I'm trying to implement a strings(1)
-like function in Python.
import re
def strings(f, n=5):
# TODO: support files larger than available RAM
return re.finditer(br'[!-~\s]{%i,}' % n, f.read())
if __name__ == '__main__':
import sys
with open(sys.argv[1], 'rb') as f:
for m in strings(f):
print(m[0].decode().replace('\x0A', '\u240A'))
Setting aside the case of actual matches* that are larger than the available RAM, the above code fails in the case of files that are merely, themselves, larger than the available RAM!
An attempt to naively "iterate over f
" will be done linewise, even for binary files; this may be inappropriate because (a) it may return different results than just running the regex on the whole input, and (b) if the machine has 4 gigabytes of RAM and the file contains any match for rb'[^\n]{8589934592,}'
, then that unasked-for match will cause a memory problem anyway!
Does Python's regex library enable any simple way to stream re.finditer
over a binary file?
*I am aware that it is possible to write regular expressions that may require an exponential amount of CPU or RAM relative to their input length.

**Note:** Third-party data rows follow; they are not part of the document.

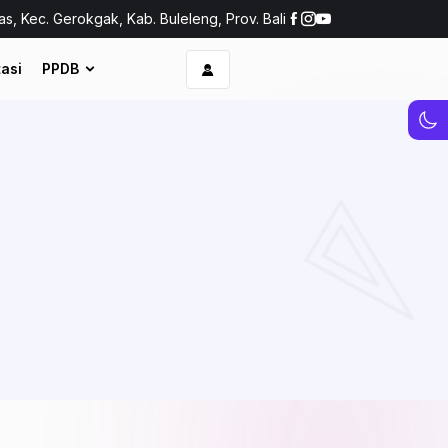
as, Kec. Gerokgak, Kab. Buleleng, Prov. Bali
asi
PPDB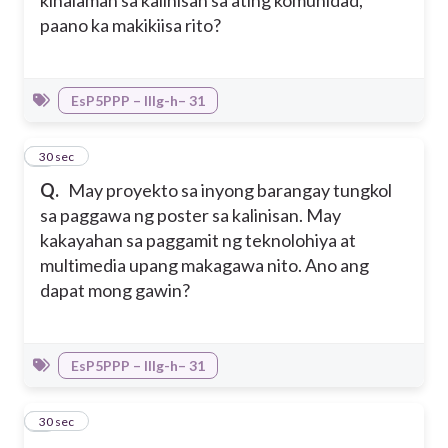
kinalaman sa kalinisan sa ating komunidad,
paano ka makikiisa rito?
EsP5PPP – IIIg-h– 31
3
30 sec
Q.
May proyekto sa inyong barangay tungkol
sa paggawa ng poster sa kalinisan. May
kakayahan sa paggamit ng teknolohiya at
multimedia upang makagawa nito. Ano ang
dapat mong gawin?
EsP5PPP – IIIg-h– 31
4
30 sec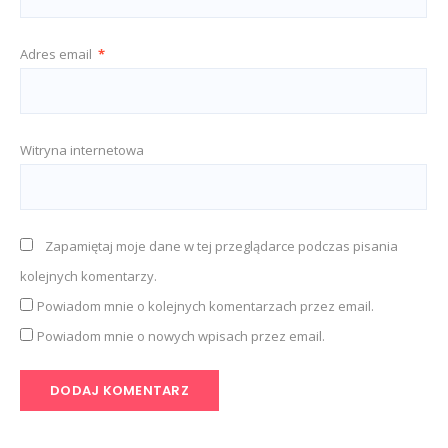
Adres email
*
Witryna internetowa
Zapamiętaj moje dane w tej przeglądarce podczas pisania
kolejnych komentarzy.
Powiadom mnie o kolejnych komentarzach przez email.
Powiadom mnie o nowych wpisach przez email.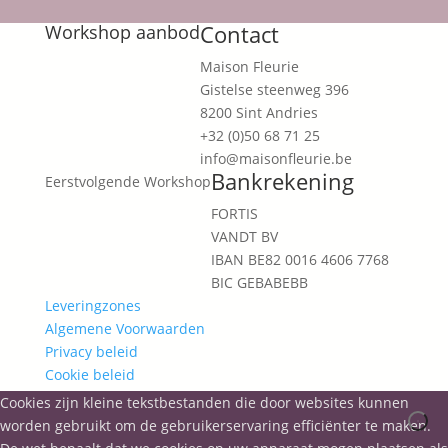
Contact
Workshop aanbod
Maison Fleurie
Gistelse steenweg 396
8200 Sint Andries
+32 (0)50 68 71 25
info@maisonfleurie.be
Bankrekening
Eerstvolgende Workshop
FORTIS
VANDT BV
IBAN BE82 0016 4606 7768
BIC GEBABEBB
Leveringzones
Algemene Voorwaarden
Privacy beleid
Cookie beleid
Cookies zijn kleine tekstbestanden die door websites kunnen
worden gebruikt om de gebruikerservaring efficiënter te maken.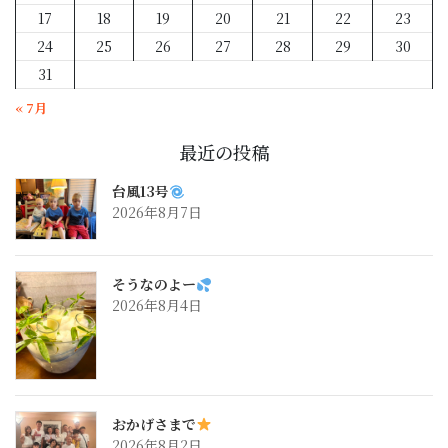
17
18
19
20
21
22
23
24
25
26
27
28
29
30
31
« 7月
最近の投稿
台風13号
2026年8月7日
そうなのよー
2026年8月4日
おかげさまで
2026年8月2日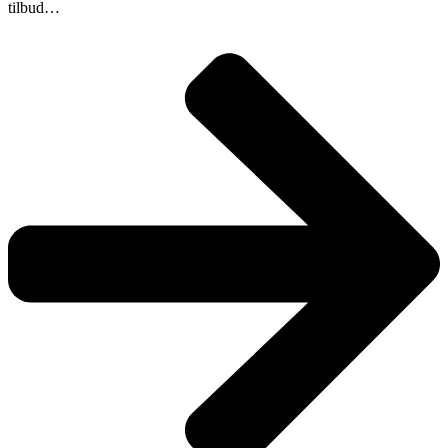
tilbud…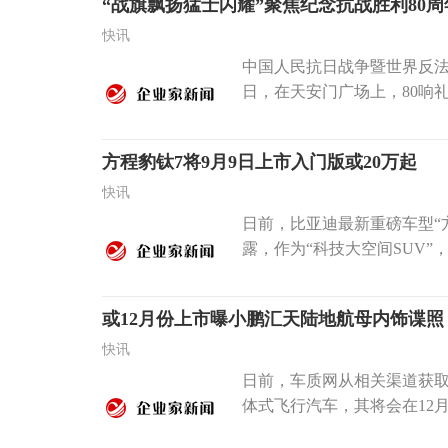
“战旗飘扬猛士闪耀”聚焦纪念抗战胜利80周
快讯
中国人民抗日战争暨世界反法
日，在天安门广场上，80响礼
方程豹钛7将9月9日上市入门版或20万起
快讯
日前，比亚迪最新重磅车型“
露，作为“科技大空间SUV”，
或12月份上市曝小鹏汇天陆地航母内饰谍照
快讯
日前，车质网从相关渠道获
体式飞行汽车，其将会在12月份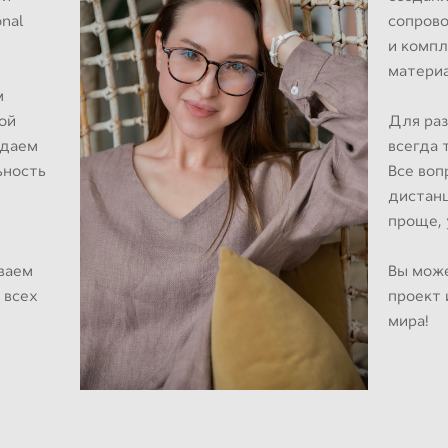
onal
сопров
и комп
материа
м
ой
Для раз
здаем
всегда 
ьность
Все во
дистанц
проще, 
ваем
Вы може
 всех
проект 
мира!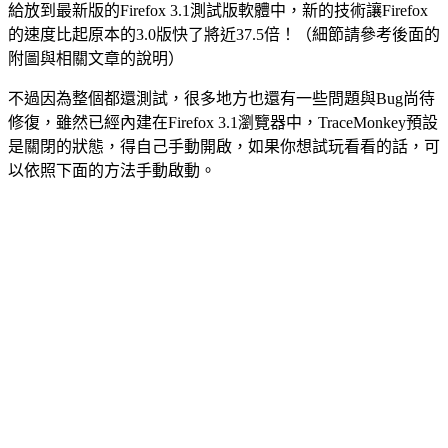
給放到最新版的Firefox 3.1測試版軟體中，新的技術讓Firefox
的速度比起原本的3.0版快了將近37.5倍！（細節請參考後面的
附圖與相關文章的說明）
不過因為整個都還測試，很多地方也還有一些問題與Bug尚待
修復，雖然已經內建在Firefox 3.1瀏覽器中，TraceMonkey預設
是關閉的狀態，得自己手動開啟，如果你想試玩看看的話，可
以依照下面的方法手動啟動。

Handling these cases is, obviously, out-of-scope; I'm assuming for the purposes of the question that the machine at least has enough resource to handle the regex, its largest match on the input, the acquisition of this match, and the ignoring-of all nonmatches.
Not a duplicate of Regular expression parsing a binary file? -- that question is actually asking about bytes-like objects; I am asking about binary files per se.
Not a duplicate of Parse a binary file with Regular Expressions? -- for the same reason.
Not a duplicate of Regular expression for binary files -- that question only addressed the special case where offsets of all matches were known beforehand.
Not a duplicate of Regular expression for binary files -- combination of both of these reasons.